To begin with, it's worth noting that Shopify's total sales were hurt by a historically strong U.S. dollar during the third quarter. Removing currency movements from the equation would yield 24% revenue growth from the prior-year period.  Even accounting for high inflation, which is driving consumers to spend more, the takeaway is that Shopify is gobbling up retail commerce share in multiple channels.

To add to this point, Shopify is picking up market share in brick-and-mortar stores. Shopify President Harley Finkelstein noted in an interview with CNBC following the release of his company's operating results that physical retail gross merchandise volume rose 35% in the latest quarter from the prior-year period. 

Innovation is playing a key role in continuing to move the needle for Shopify as well. The introduction of buy now, pay later service Shop Pay in 2021 provides its merchants with another tool they can use to grow their business. Shopify stated last year that small businesses represent a $153 billion addressable opportunity for the company.

However, the retail environment will, undoubtedly, remain challenged for the foreseeable future. Historically high inflation is pinching the wallets of low-earning consumers and making small businesses think twice about upgrading to Shopify's higher-margin subscription services. With Shopify choosing to grow its point-of-sale market share and spending fairly aggressively on innovation in the near-term, it wouldn't be surprising to see bottom-line losses extend into 2023. But over longer run, where periods of economic expansion last disproportionately longer than contractions and recessions, this decision should benefit Shopify and its shareholders.

A person using a glucometer to determine their blood sugar level.

DexCom's continuous glucose monitors provide a way for diabetes patients to monitor their blood glucose level without regular finger pricks. Image source: Getty Images.

DexCom: 50% gain during the month of October

The second stock-split stock that's completely crushed the bear market of late is medical-device company DexCom (DXCM 0.62%). During the month of October, shares of DexCom rocketed higher by a cool 50%.
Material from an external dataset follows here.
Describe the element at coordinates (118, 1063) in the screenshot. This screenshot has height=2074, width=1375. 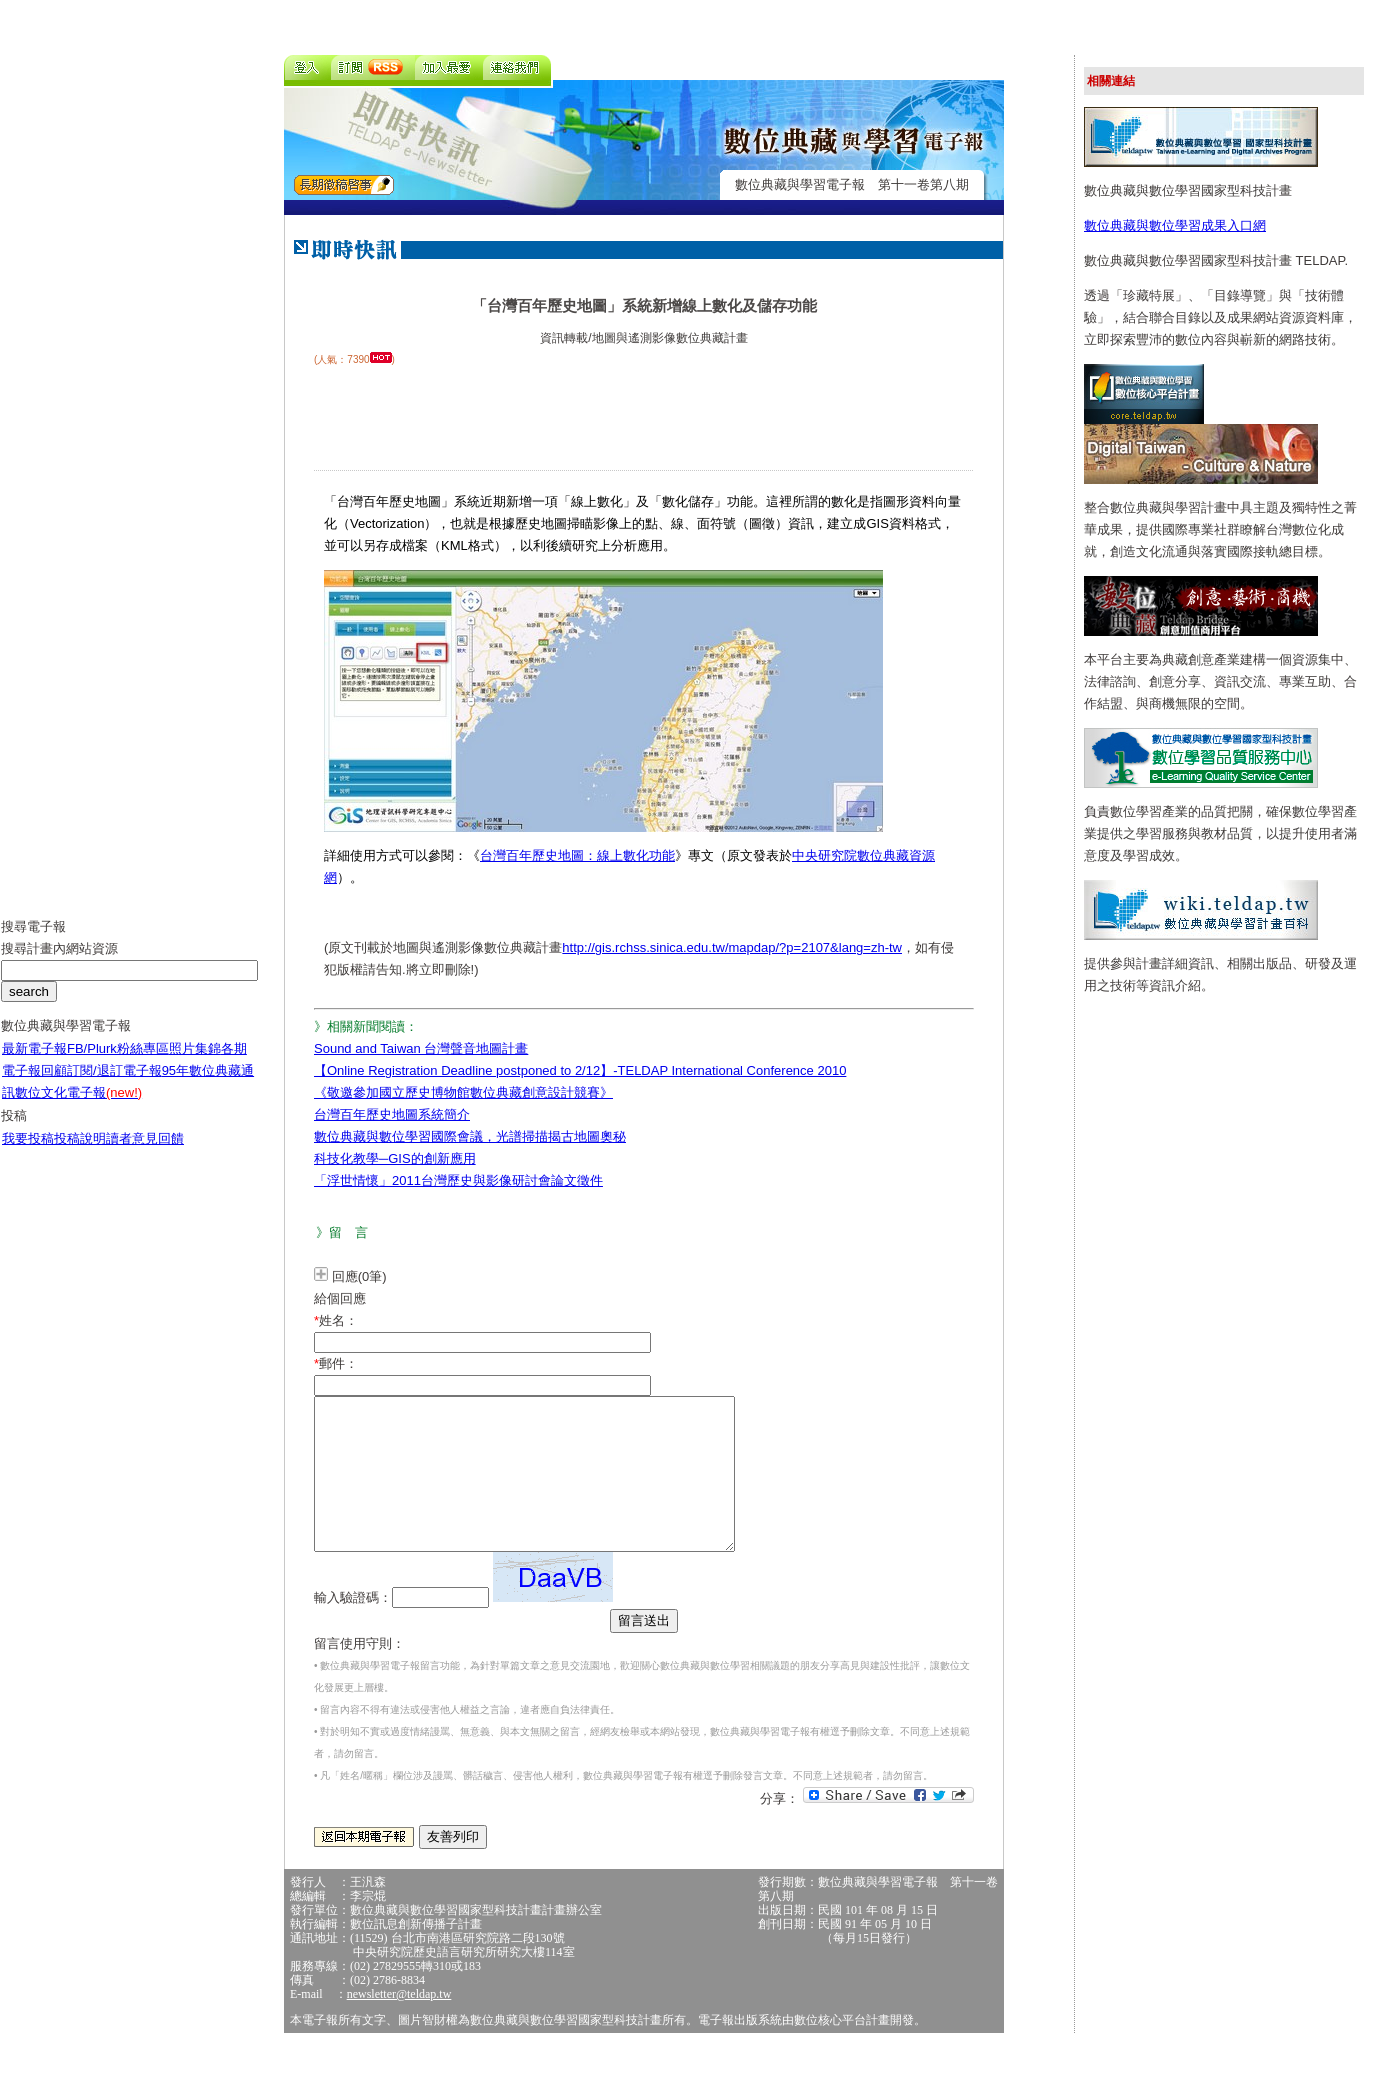 I see `FB/Plurk粉絲專區` at that location.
DexCom, which completed a 4-for-1 forward stock split on June 10, 2022, has been flying for the exact same reason as Shopify: better-than-expected quarterly results. Both the company's sales and adjusted earnings per share surpassed the consensus of analysts. And like Shopify, there are bigger things at work here than just headline numbers topping Wall Street's expectations.

For starters, continuous glucose monitoring (CGM) system developer DexCom benefits from the generally defensive nature of healthcare stocks. No matter how poorly the stock market or U.S. economy perform, people don't suddenly stop getting sick or requiring medical care. There's a relatively safe demand floor beneath most prescription-drug and medical-device developers.

More specific to DexCom, its prospective patient pool continues to grow. According to the Centers for Disease Control and Prevention, 37.3 million Americans have diabetes and 96 million additional U.S. adults have prediabetes, which can turn into full-blown diabetes if left untreated.  These figures have been steadily climbing over the years, suggesting that DexCom's CGM systems have an ever-growing use case.

Similar to Shopify, DexCom has been lifted by innovation. The company has introduced multiple generations of CGM's for diabetes patients, the latest of which is known as the G7. This continued innovation has led DexCom to become one of the world's two-largest CGM manufacturers and is sustaining annual sales growth of nearly 20%. 

The one and only blaring knock against DexCom is its valuation. Most investors are unwilling to pay a premium for stocks during bear market declines. Following its run-up, shares of DexCom are priced at 102 times Wall Street's forecast earnings for 2023. While the company's sustained growth and addressable market have certainly earned it a premium, it's not clear if a triple-digit forward price-to-earnings ratio will be sustainable in a bear market.